TEFAF Maastricht 2020

Giorgio Morandi
Still Life, 1943
Bologna 1890–1964 Bologna
Signed and dated “Morandi 943” lower right corner
Oil on canvas
22.3 x 30.3 cm / 8.8 x 11.9 in
Provenance
Lamberto Vitali collection, Milan
Galleria Gian Ferrari, Milan
Private collection, Milan
Literature
Lamberto Vitali, Morandi. Catalogo generale, Milan, 1977, vol. 1, no. 433, illustrated.
Exhibitions
Wintherthur, Kunsthalle, Morandi, 1956.
São Paulo, Brazil, Museum of Modern Art, Morandi, 1957, no. 12.
Milan, Palazzo Reale, Morandi e Milano, 1990–91.
Brussels, Le Botanique, Morandi, 1992.
Modena, Galleria Civica, Le Metamorfosi del corpo, 1996.
Bologna, MAMbo–Museum of Modern Art Bologna, Morandi, 2009.
New York, Metropolitan Museum of Modern Art, Morandi, 2009.
Giorgio Morandi is one of the most admired painters of the twentieth century.

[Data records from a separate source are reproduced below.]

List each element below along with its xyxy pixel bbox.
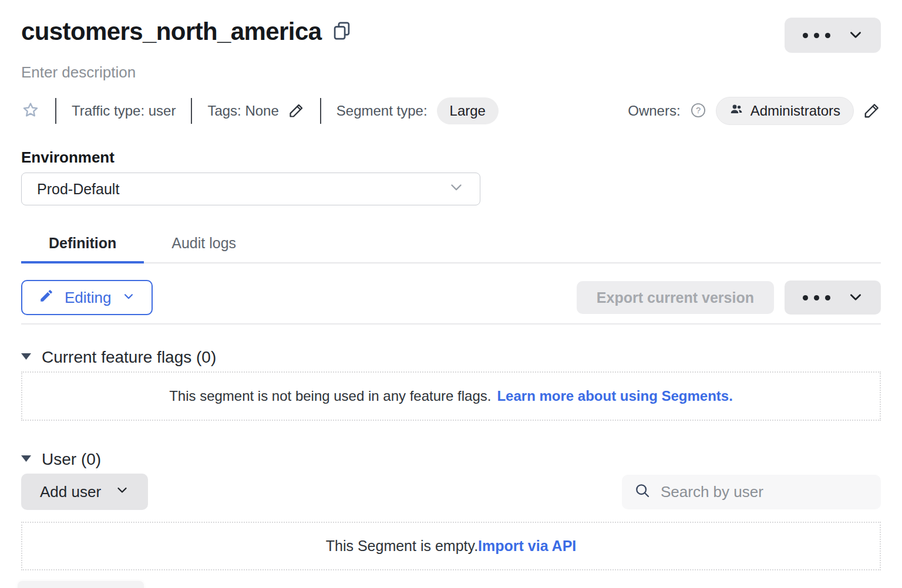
edit-tags-button[interactable] — [288, 102, 305, 120]
definition-toolbar: Editing Export current version — [21, 280, 881, 315]
tab-bar: Definition Audit logs — [21, 227, 881, 263]
tab-audit-logs[interactable]: Audit logs — [144, 227, 264, 262]
divider — [191, 98, 192, 124]
favorite-star-button[interactable] — [21, 101, 40, 121]
owners-pill[interactable]: Administrators — [716, 97, 854, 125]
meta-row: Traffic type: user Tags: None Segment ty… — [21, 98, 881, 124]
user-search-box — [622, 475, 881, 509]
collapse-user-section-button[interactable] — [21, 455, 31, 464]
svg-text:?: ? — [696, 106, 701, 115]
edit-owners-button[interactable] — [863, 102, 881, 121]
learn-more-segments-link[interactable]: Learn more about using Segments. — [497, 388, 732, 404]
feature-flags-empty-text: This segment is not being used in any fe… — [169, 388, 491, 404]
copy-icon — [333, 21, 351, 43]
meta-left: Traffic type: user Tags: None Segment ty… — [21, 97, 499, 124]
user-empty-state: This Segment is empty. Import via API — [21, 522, 881, 570]
header-overflow-menu-button[interactable] — [785, 18, 881, 53]
owners-label: Owners: — [628, 103, 680, 119]
editing-mode-button[interactable]: Editing — [21, 280, 153, 315]
owners-value: Administrators — [750, 103, 840, 119]
feature-flags-section-header: Current feature flags (0) — [21, 348, 881, 367]
add-user-label: Add user — [40, 483, 101, 501]
search-by-user-input[interactable] — [659, 482, 869, 502]
description-field[interactable]: Enter description — [21, 63, 881, 82]
edit-pencil-icon — [863, 102, 881, 121]
caret-down-icon — [21, 353, 31, 362]
meta-right: Owners: ? Admi — [628, 97, 881, 125]
user-empty-text: This Segment is empty. — [326, 538, 478, 555]
user-section-title: User (0) — [42, 450, 101, 469]
feature-flags-empty-state: This segment is not being used in any fe… — [21, 371, 881, 421]
chevron-down-icon — [122, 289, 135, 307]
segment-type-label: Segment type: — [336, 103, 428, 119]
caret-down-icon — [21, 455, 31, 464]
import-via-api-link[interactable]: Import via API — [478, 538, 576, 555]
question-icon: ? — [690, 102, 706, 120]
page-title: customers_north_america — [21, 18, 321, 46]
user-controls-row: Add user — [21, 474, 881, 510]
bottom-cutoff-element — [18, 581, 144, 588]
collapse-feature-flags-button[interactable] — [21, 353, 31, 362]
environment-selected-value: Prod-Default — [37, 181, 119, 198]
export-current-version-button[interactable]: Export current version — [577, 281, 774, 314]
chevron-down-icon — [115, 483, 129, 501]
owners-help-button[interactable]: ? — [690, 102, 706, 120]
ellipsis-icon — [803, 33, 830, 38]
edit-pencil-icon — [39, 288, 54, 307]
title-wrap: customers_north_america — [21, 18, 351, 46]
toolbar-right: Export current version — [577, 281, 881, 315]
tab-label: Definition — [49, 235, 116, 251]
user-section-header: User (0) — [21, 450, 881, 469]
definition-overflow-menu-button[interactable] — [785, 281, 881, 315]
environment-select[interactable]: Prod-Default — [21, 173, 480, 205]
copy-name-button[interactable] — [333, 21, 351, 43]
people-icon — [729, 102, 743, 120]
chevron-down-icon — [448, 179, 465, 199]
divider — [55, 98, 56, 124]
segment-detail-page: customers_north_america Enter — [0, 0, 902, 570]
tags-label: Tags: None — [207, 103, 278, 119]
divider — [320, 98, 321, 124]
chevron-down-icon — [848, 289, 863, 306]
ellipsis-icon — [803, 295, 830, 300]
tab-definition[interactable]: Definition — [21, 227, 144, 262]
active-tab-underline — [21, 261, 144, 263]
star-icon — [21, 101, 40, 121]
tab-label: Audit logs — [171, 235, 236, 251]
traffic-type-label: Traffic type: user — [72, 103, 176, 119]
header: customers_north_america — [21, 0, 881, 53]
edit-pencil-icon — [288, 102, 305, 120]
chevron-down-icon — [848, 27, 863, 44]
segment-type-badge: Large — [437, 97, 499, 124]
search-icon — [634, 482, 651, 502]
feature-flags-section-title: Current feature flags (0) — [42, 348, 216, 367]
add-user-button[interactable]: Add user — [21, 474, 148, 510]
toolbar-divider — [21, 323, 881, 325]
environment-label: Environment — [21, 148, 881, 167]
editing-label: Editing — [65, 289, 112, 307]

He is known primarily for his subtle and contemplative paintings, largely of still lifes, which he produced with determined consistency throughout his career. Morandi has long been celebrated for the simplicity and quietude of his work. However, beneath the obsessive exploration of a single subject is a complexity and richness of meaning. Through subtle shifts in color, tone, scale, composition, and mark-making, Morandi was able to convey the ever-changing perceptual understanding and memory of the objects and spaces one encounters.
In the 1940s, as war raged across Europe, Morandi added seashells to his repertoire of bottles, bowls, vases, and jars. The artist had first used shells in some drawings and etchings in the 1920s, when he became enamored of Rembrandt’s masterful handling of dark inks on a copper etching plate as a contradictory means to convey the power of light in his Conus Marmoreus (1650).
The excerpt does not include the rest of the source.